When benchmarked against other "tiny" models, Needle shows exceptional specialization. It beats FunctionGemma-270m, Qwen-0.6B, Granite-350m, and LFM2.5-350m specifically in the domain of single-shot function calls for personal AI. While the developers acknowledge that larger models (in the 270M to 600M range) possess more conversational scope and capacity, Needle’s focus on the specific task of tool calling makes it a superior choice for targeted applications where speed and local execution are paramount. In production environments on Cactus, the model demonstrates blistering speeds, reaching 6000 tokens/sec for prefill and 1200 tokens/sec for decoding, making it nearly instantaneous for the end-user.
Redefining AI for Consumer Edge Devices
The primary objective of the Needle project is to redefine what is possible for AI on consumer devices such as smartphones, smartwatches, and augmented reality glasses. By keeping the parameter count at 26M, the model can reside in the limited memory of wearable tech while providing the "intelligence" needed to interface with device APIs via tool calls.

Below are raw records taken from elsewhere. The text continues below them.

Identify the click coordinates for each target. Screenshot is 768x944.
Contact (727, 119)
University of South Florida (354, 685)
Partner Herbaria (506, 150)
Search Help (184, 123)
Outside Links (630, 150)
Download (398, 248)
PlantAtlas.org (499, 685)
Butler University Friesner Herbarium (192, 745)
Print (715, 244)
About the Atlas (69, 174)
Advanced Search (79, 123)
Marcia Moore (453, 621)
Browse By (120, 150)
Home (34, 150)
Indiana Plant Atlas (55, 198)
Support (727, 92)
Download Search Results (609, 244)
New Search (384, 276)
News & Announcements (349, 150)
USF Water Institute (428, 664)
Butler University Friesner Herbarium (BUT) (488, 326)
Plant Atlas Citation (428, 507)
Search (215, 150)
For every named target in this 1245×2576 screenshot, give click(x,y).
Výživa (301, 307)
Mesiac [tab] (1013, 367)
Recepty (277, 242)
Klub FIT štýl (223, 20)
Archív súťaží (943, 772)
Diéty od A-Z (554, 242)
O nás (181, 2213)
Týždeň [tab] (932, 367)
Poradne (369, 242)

To facilitate developer adoption, Cactus Compute has included a "Quickstart" path and a local playground. By running a simple set of commands, developers can launch a web UI at http://127.0.0.1:7860. This interface allows for immediate testing of custom tools and provides a "click of a button" finetuning experience. This democratizes the ability to create specialized AI agents, as the finetuning can be performed locally on a standard Mac or PC, bypassing the need for expensive cloud GPU clusters. This local-first approach ensures that developers can iterate quickly on specific tool-calling schemas tailored to their unique hardware or application requirements.
Industry Impact
The release of Needle signals a growing trend in the AI industry toward "extreme distillation" and task-specific miniaturization. As the industry moves beyond the "bigger is better" phase, Needle demonstrates that high-quality distillation from frontier models like Gemini 3.1 can produce highly capable, specialized agents that are small enough to run on a watch. This has profound implications for privacy and latency, as tool-calling logic can now remain entirely on-device. Furthermore, by open-sourcing the weights and the dataset generation process, Cactus Compute is providing a blueprint for other developers to create hyper-efficient models, potentially accelerating the deployment of sophisticated AI features in the Internet of Things (IoT) and wearable sectors.

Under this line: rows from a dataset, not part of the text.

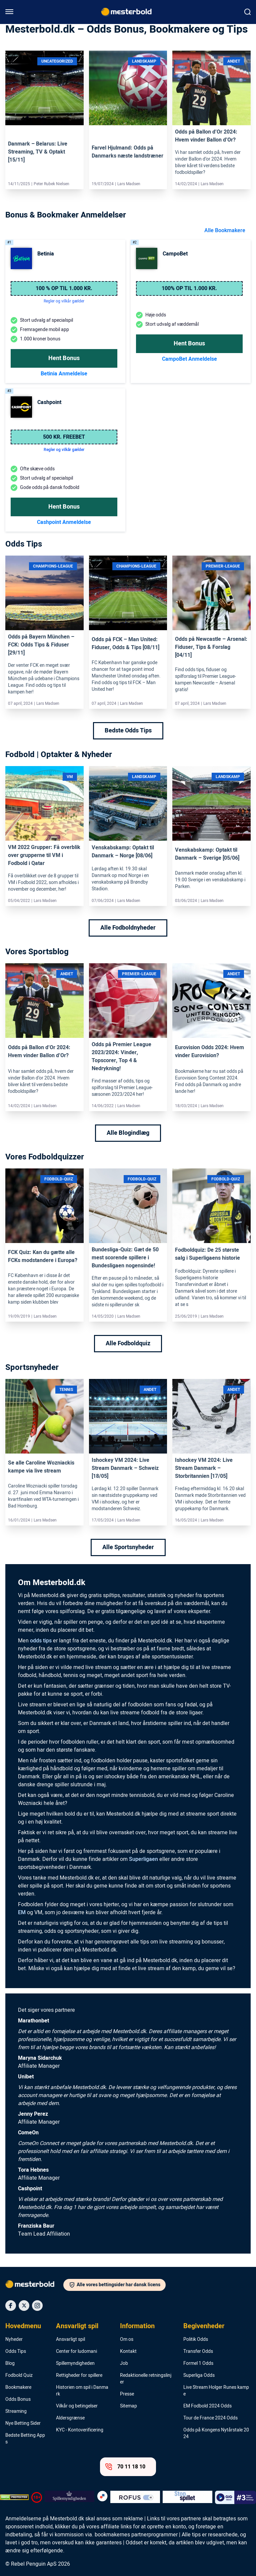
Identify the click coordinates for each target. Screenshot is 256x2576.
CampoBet (175, 254)
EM (22, 1913)
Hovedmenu (23, 2326)
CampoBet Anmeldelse (189, 359)
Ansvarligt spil (77, 2326)
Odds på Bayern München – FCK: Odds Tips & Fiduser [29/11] (41, 645)
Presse (127, 2394)
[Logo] (34, 2285)
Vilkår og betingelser (77, 2406)
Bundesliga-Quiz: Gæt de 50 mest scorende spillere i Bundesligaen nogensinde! (125, 1258)
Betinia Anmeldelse (64, 374)
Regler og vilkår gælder (64, 450)
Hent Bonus (64, 358)
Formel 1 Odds (198, 2363)
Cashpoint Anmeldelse (64, 522)
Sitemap (128, 2406)
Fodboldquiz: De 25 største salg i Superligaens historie (207, 1254)
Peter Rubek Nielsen (51, 184)
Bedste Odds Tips (128, 730)
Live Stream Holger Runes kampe (216, 2390)
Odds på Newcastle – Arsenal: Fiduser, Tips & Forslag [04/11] (211, 647)
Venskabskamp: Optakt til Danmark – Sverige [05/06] (207, 854)
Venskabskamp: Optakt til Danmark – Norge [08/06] (123, 852)
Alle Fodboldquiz (128, 1343)
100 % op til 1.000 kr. (64, 288)
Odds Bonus (18, 2399)
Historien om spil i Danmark (82, 2390)
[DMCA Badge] (14, 2497)
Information (137, 2326)
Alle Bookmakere (224, 230)
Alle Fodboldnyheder (128, 927)
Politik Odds (195, 2339)
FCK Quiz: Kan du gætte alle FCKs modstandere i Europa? (42, 1256)
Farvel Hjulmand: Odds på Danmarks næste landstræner (127, 152)
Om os (126, 2339)
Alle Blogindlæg (128, 1132)
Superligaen (143, 1859)
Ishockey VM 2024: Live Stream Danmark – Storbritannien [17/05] (204, 1468)
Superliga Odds (199, 2375)
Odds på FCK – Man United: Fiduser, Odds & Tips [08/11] (125, 643)
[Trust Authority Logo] (69, 2497)
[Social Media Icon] (10, 2305)
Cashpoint (49, 402)
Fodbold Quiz (19, 2375)
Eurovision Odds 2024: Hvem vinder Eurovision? (209, 1052)
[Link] (44, 88)
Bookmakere (18, 2387)
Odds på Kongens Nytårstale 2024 (216, 2433)
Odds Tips (15, 2351)
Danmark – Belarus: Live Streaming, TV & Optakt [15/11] (37, 152)
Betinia (45, 254)
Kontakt (128, 2351)
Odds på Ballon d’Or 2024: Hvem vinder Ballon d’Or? (206, 136)
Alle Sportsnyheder (128, 1547)
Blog (10, 2363)
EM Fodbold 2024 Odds (207, 2406)
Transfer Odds (198, 2351)
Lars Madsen (128, 184)
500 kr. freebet (64, 437)
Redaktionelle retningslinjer (145, 2378)
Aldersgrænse (70, 2418)
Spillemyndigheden (75, 2363)
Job (124, 2363)
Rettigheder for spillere (79, 2375)
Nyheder (14, 2339)
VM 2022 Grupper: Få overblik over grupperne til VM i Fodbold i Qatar (44, 855)
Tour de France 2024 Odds (210, 2418)
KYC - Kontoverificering (79, 2430)
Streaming (16, 2411)
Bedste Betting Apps (25, 2438)
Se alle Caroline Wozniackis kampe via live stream (41, 1467)
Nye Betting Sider (23, 2423)
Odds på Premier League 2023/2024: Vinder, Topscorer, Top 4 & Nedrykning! (121, 1057)
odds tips (41, 1641)
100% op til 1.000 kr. (189, 288)
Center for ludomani (76, 2351)
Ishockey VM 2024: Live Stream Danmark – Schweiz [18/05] (125, 1468)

Frequently Asked Questions
Question: How does Needle achieve such high speeds compared to other models?
Needle's speed (6000 toks/sec prefill) is a result of its extremely small parameter count (26M) and its "Simple Attention Network" architecture, which eliminates certain heavy components like standard FFNs in favor of a more streamlined encoder-decoder structure optimized for Cactus infrastructure.
Question: Can Needle handle general conversational tasks like ChatGPT?

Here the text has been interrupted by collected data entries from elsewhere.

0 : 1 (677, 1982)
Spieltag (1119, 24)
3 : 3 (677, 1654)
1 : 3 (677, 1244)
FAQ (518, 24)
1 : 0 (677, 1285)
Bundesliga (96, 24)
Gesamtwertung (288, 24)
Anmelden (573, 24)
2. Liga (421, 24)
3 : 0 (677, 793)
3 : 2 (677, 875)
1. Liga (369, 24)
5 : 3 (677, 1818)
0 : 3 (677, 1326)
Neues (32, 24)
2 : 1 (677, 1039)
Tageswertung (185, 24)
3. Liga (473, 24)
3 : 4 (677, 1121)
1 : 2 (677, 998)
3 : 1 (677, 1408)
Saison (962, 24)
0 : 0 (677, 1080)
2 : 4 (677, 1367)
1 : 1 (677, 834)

While Needle is highly effective at single-shot function calling, the developers note that it is an experimental run geared toward tiny AI. Models with more parameters, such as Qwen-0.6B or FunctionGemma-270m, still excel more in general conversational settings due to their larger capacity and scope.
Question: What hardware is required to finetune Needle?
One of Needle's key features is its accessibility; it is designed to be finetuned locally on standard consumer hardware, including Macs and PCs. The provided web UI simplifies this process, allowing developers to adapt the model to their own tools without specialized AI servers.